§ **EXERCISE REQUIREMENTS**
Filter the entries beneath this task, copying only the lines that hold the word "sąlygos".

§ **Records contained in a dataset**
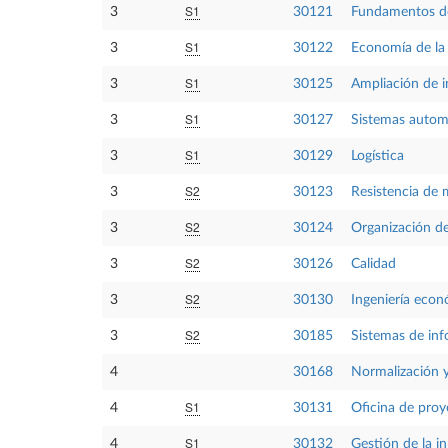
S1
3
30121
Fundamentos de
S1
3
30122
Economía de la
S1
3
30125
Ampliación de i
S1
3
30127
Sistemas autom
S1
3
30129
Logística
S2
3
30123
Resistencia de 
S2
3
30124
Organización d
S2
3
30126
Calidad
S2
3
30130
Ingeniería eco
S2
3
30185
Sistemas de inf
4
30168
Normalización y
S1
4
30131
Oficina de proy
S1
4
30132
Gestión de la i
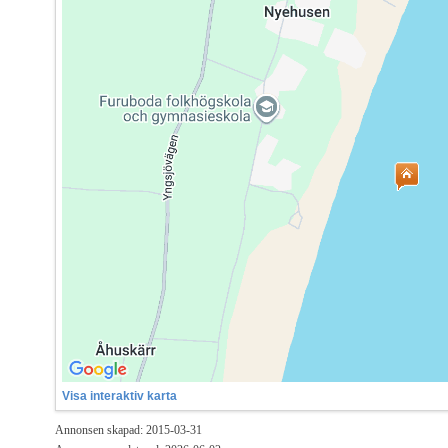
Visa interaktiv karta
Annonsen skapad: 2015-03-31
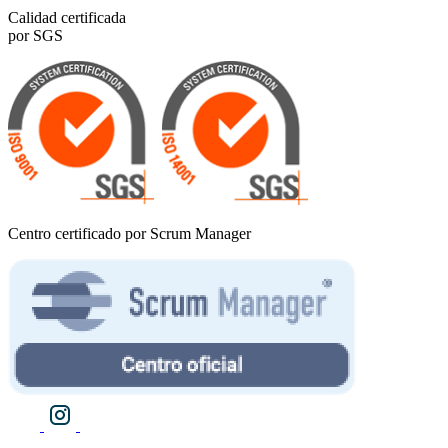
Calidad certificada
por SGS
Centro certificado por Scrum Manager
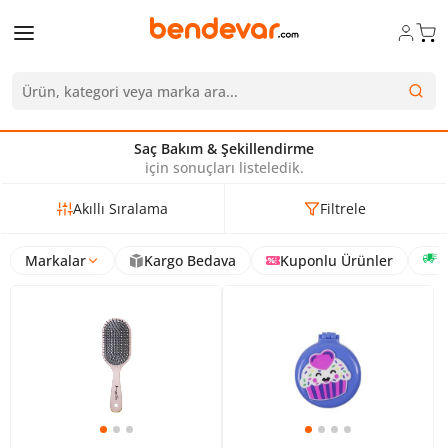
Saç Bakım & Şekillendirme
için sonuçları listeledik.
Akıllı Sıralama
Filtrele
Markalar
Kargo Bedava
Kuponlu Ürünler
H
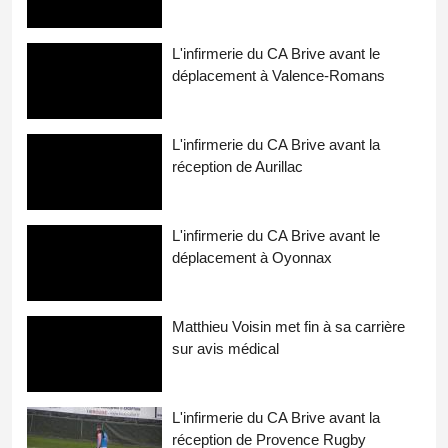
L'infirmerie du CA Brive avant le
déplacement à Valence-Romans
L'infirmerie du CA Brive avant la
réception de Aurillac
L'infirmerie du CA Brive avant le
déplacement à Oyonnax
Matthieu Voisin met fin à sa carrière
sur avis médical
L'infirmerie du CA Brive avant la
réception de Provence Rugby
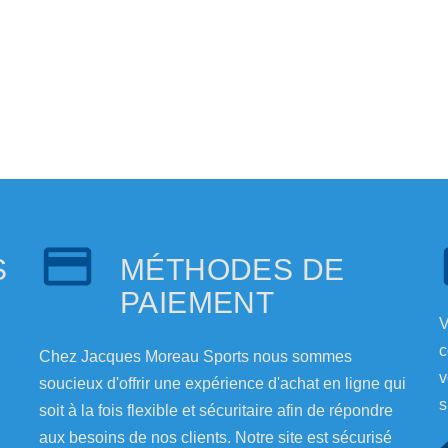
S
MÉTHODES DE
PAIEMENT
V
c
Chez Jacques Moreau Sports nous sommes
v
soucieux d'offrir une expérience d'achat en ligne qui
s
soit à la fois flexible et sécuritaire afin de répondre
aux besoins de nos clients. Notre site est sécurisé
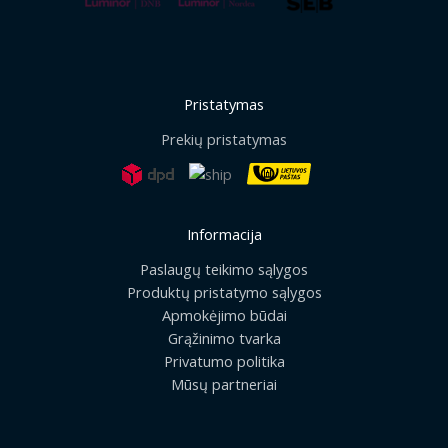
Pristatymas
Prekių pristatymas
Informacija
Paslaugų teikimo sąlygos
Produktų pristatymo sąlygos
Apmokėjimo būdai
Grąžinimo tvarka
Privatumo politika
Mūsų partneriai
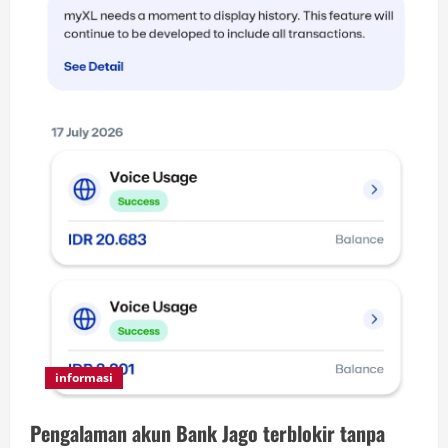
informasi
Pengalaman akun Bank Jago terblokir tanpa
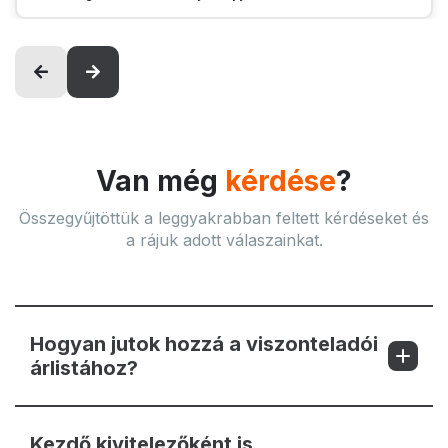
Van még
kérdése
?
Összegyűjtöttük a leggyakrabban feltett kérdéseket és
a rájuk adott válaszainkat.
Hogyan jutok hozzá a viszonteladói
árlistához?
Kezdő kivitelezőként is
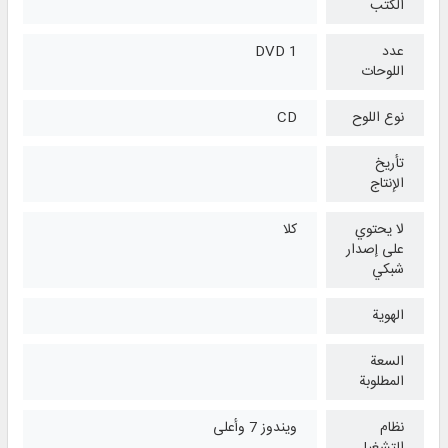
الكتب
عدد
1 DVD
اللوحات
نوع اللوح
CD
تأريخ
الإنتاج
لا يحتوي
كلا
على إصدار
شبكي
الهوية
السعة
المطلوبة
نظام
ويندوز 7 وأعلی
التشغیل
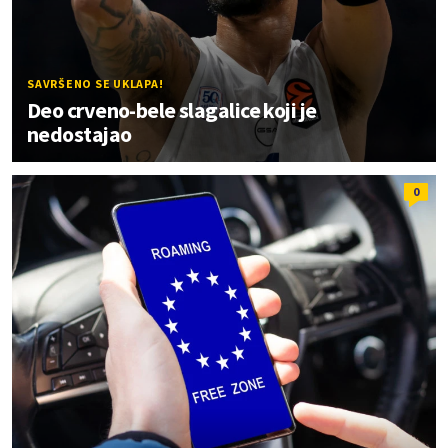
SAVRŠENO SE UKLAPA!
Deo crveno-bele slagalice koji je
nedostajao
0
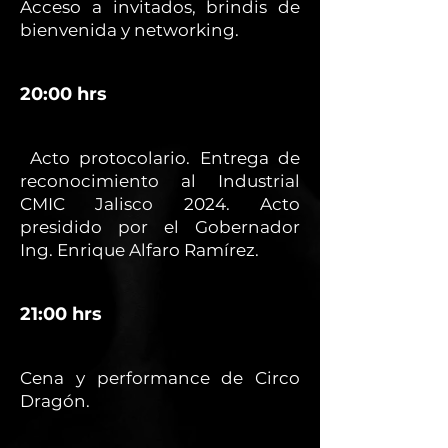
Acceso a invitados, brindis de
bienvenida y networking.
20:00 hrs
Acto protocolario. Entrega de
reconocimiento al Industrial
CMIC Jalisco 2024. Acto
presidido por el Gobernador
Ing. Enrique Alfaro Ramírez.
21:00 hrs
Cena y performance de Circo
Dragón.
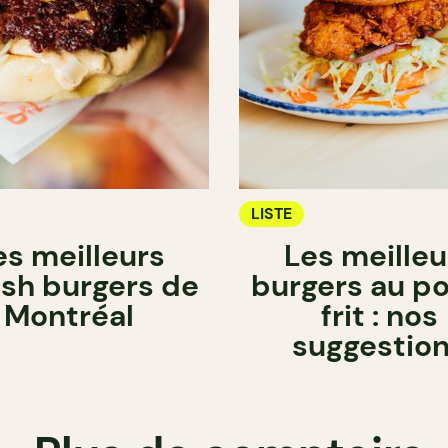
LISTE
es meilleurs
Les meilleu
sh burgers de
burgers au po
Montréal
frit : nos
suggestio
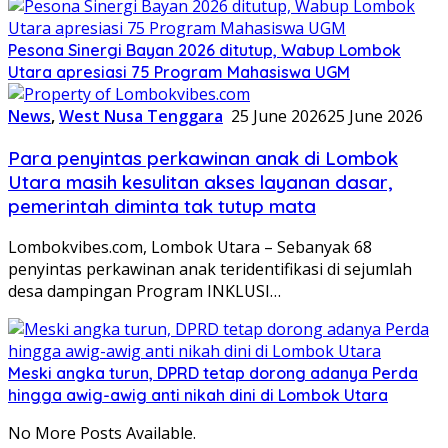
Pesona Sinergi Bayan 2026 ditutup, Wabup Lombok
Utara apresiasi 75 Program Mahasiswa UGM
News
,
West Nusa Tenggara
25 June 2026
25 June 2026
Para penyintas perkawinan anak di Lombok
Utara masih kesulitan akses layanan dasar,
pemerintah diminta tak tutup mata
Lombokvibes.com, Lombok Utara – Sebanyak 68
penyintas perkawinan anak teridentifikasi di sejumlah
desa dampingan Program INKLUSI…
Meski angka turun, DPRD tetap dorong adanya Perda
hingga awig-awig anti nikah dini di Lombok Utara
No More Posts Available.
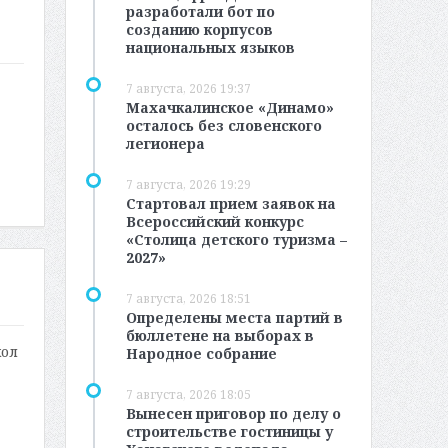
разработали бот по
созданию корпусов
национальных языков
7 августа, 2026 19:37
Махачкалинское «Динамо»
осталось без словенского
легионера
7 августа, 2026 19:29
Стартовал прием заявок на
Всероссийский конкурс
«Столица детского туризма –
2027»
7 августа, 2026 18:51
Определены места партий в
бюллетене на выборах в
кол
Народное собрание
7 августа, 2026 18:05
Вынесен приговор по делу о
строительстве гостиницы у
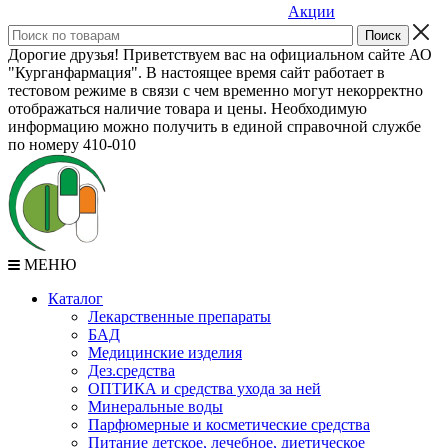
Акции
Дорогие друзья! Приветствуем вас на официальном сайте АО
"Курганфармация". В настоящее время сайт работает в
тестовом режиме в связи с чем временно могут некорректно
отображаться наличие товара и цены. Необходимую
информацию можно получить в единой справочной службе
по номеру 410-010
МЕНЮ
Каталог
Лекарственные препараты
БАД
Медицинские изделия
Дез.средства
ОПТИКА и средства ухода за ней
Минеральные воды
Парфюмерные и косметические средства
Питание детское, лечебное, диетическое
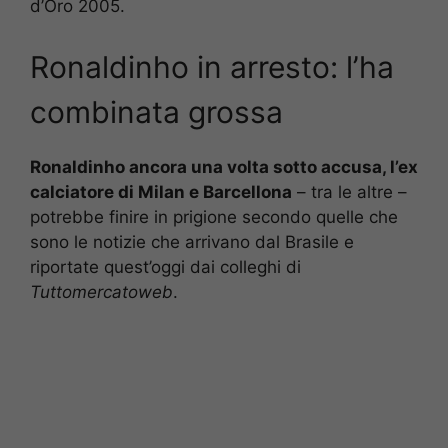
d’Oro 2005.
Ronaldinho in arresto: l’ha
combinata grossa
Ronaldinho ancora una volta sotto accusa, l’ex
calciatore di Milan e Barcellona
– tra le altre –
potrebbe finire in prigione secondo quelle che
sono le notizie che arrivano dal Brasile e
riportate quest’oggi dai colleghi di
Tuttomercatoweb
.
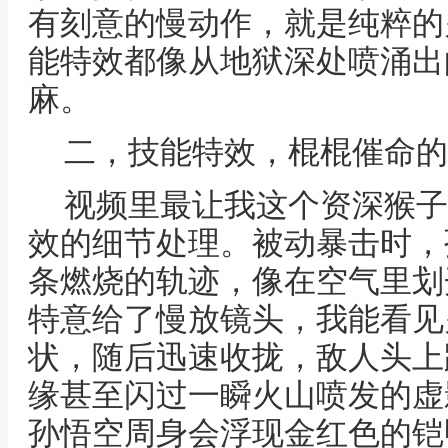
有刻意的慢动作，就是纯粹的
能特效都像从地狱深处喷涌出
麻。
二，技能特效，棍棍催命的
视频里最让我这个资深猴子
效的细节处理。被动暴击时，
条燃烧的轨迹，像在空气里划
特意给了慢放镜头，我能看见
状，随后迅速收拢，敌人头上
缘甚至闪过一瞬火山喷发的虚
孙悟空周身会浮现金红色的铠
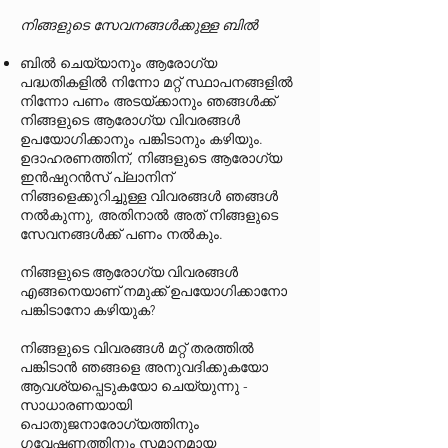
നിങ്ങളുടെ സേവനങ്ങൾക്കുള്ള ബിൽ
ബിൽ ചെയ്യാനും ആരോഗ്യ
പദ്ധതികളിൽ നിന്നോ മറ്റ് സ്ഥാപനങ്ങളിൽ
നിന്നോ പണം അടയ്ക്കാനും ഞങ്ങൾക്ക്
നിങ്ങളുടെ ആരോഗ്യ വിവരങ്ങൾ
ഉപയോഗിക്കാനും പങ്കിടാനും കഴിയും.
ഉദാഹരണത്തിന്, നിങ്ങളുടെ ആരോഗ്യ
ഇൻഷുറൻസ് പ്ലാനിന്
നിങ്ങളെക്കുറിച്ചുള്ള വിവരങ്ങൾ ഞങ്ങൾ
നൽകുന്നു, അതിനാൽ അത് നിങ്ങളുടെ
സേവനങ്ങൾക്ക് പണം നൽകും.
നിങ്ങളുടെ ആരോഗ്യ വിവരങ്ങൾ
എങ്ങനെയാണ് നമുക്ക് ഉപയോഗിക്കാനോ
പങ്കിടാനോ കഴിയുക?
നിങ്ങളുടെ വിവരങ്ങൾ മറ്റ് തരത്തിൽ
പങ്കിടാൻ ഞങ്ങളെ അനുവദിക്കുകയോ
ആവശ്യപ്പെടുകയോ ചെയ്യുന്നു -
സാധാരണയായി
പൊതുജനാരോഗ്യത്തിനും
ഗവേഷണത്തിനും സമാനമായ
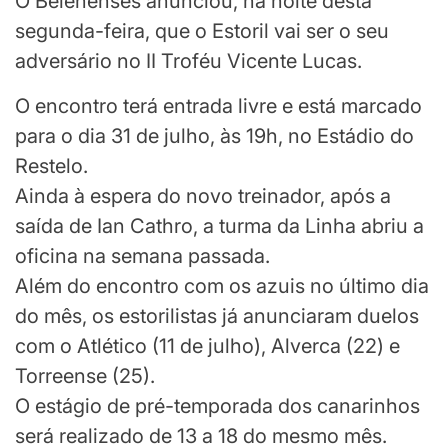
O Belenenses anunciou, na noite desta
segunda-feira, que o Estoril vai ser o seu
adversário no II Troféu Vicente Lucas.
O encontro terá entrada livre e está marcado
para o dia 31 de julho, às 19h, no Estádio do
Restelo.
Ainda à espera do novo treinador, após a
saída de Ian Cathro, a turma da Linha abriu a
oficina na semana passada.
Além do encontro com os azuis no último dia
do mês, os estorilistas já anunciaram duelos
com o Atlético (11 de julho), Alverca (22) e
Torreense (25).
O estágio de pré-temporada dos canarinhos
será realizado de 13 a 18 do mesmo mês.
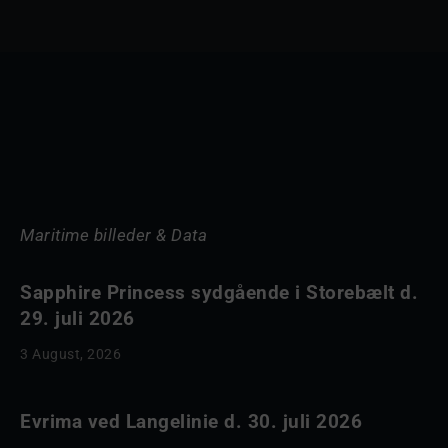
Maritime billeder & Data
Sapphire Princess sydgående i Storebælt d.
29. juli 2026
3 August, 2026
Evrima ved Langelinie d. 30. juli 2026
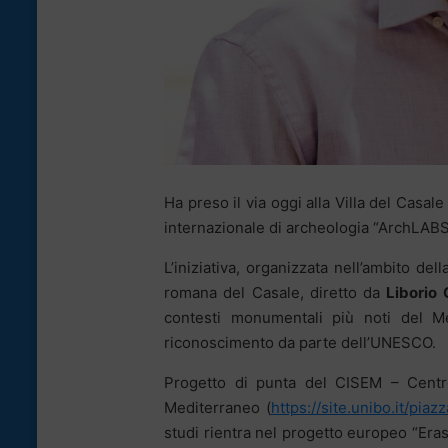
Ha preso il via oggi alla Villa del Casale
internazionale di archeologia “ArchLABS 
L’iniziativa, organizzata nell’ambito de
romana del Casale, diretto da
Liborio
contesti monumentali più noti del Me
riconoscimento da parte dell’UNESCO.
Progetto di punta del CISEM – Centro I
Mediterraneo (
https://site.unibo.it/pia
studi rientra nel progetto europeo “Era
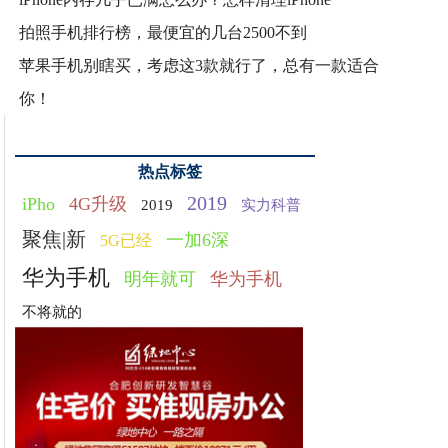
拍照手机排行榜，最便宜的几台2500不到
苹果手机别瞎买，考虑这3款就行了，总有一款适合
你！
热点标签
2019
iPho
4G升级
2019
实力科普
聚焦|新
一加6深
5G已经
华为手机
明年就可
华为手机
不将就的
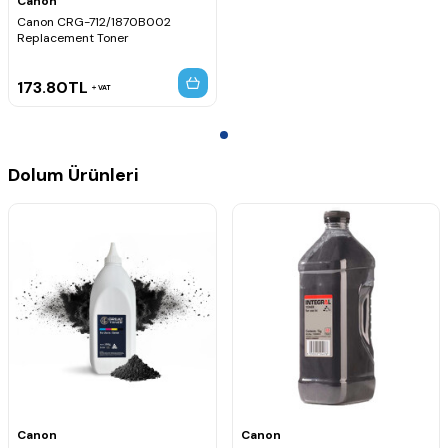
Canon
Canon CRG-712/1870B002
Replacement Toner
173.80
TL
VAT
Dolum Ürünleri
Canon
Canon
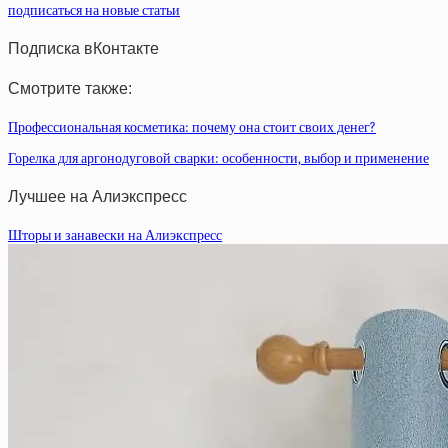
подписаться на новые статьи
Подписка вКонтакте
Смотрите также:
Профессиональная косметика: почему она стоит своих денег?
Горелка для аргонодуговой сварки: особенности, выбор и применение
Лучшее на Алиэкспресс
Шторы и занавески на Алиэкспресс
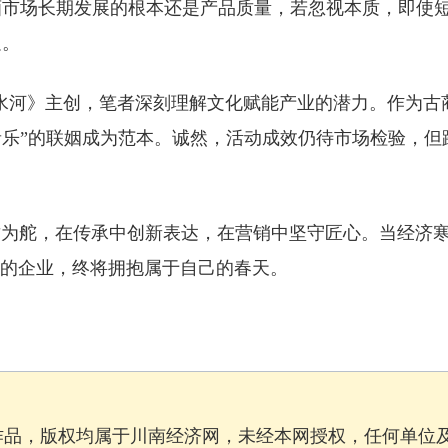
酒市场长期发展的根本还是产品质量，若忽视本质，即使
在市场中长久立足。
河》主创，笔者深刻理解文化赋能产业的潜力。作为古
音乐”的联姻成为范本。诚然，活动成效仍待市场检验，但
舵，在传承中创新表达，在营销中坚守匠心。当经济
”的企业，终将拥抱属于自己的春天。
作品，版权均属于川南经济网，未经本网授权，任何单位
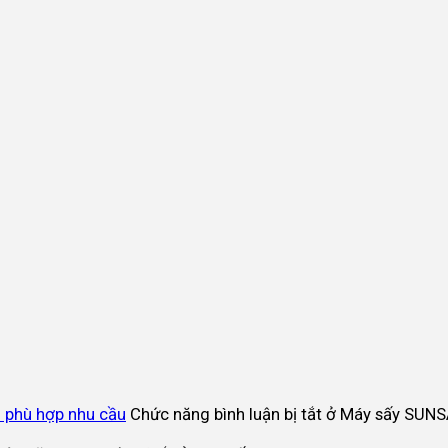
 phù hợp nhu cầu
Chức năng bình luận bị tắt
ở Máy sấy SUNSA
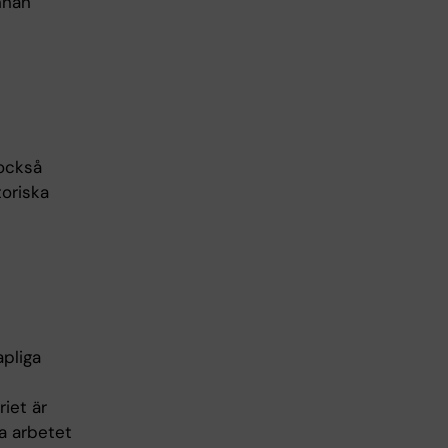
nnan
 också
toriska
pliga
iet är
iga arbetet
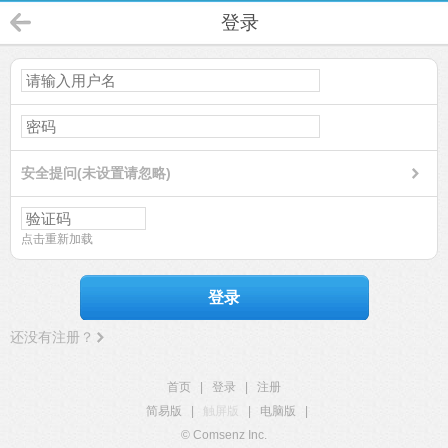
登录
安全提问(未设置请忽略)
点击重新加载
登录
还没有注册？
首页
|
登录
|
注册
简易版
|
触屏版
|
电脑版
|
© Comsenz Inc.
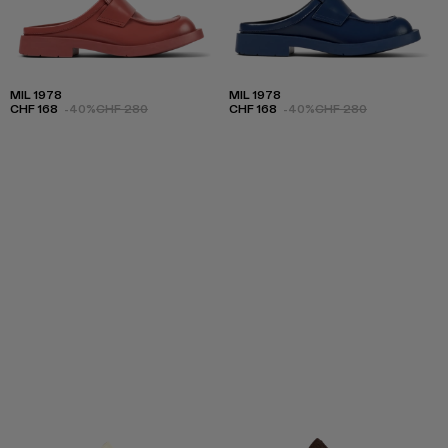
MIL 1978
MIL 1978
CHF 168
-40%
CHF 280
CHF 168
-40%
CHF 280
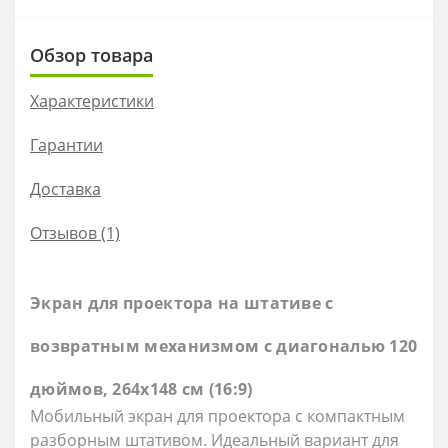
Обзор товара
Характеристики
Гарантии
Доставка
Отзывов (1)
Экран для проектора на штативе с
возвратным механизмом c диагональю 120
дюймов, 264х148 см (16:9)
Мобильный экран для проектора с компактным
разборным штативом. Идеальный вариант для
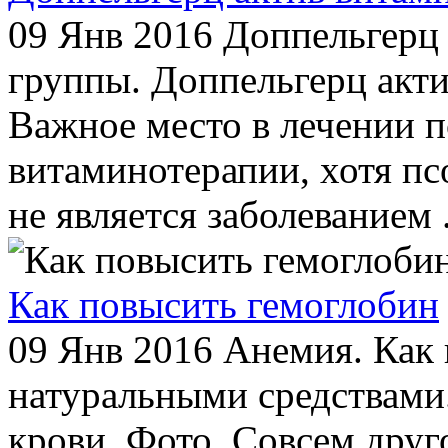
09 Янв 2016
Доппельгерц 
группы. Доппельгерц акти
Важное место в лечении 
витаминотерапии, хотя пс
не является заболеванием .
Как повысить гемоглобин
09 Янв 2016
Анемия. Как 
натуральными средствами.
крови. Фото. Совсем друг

§ **TASK ANSWER**
Paslaugų teikimo sąlygos
Produktų pristatymo sąlygos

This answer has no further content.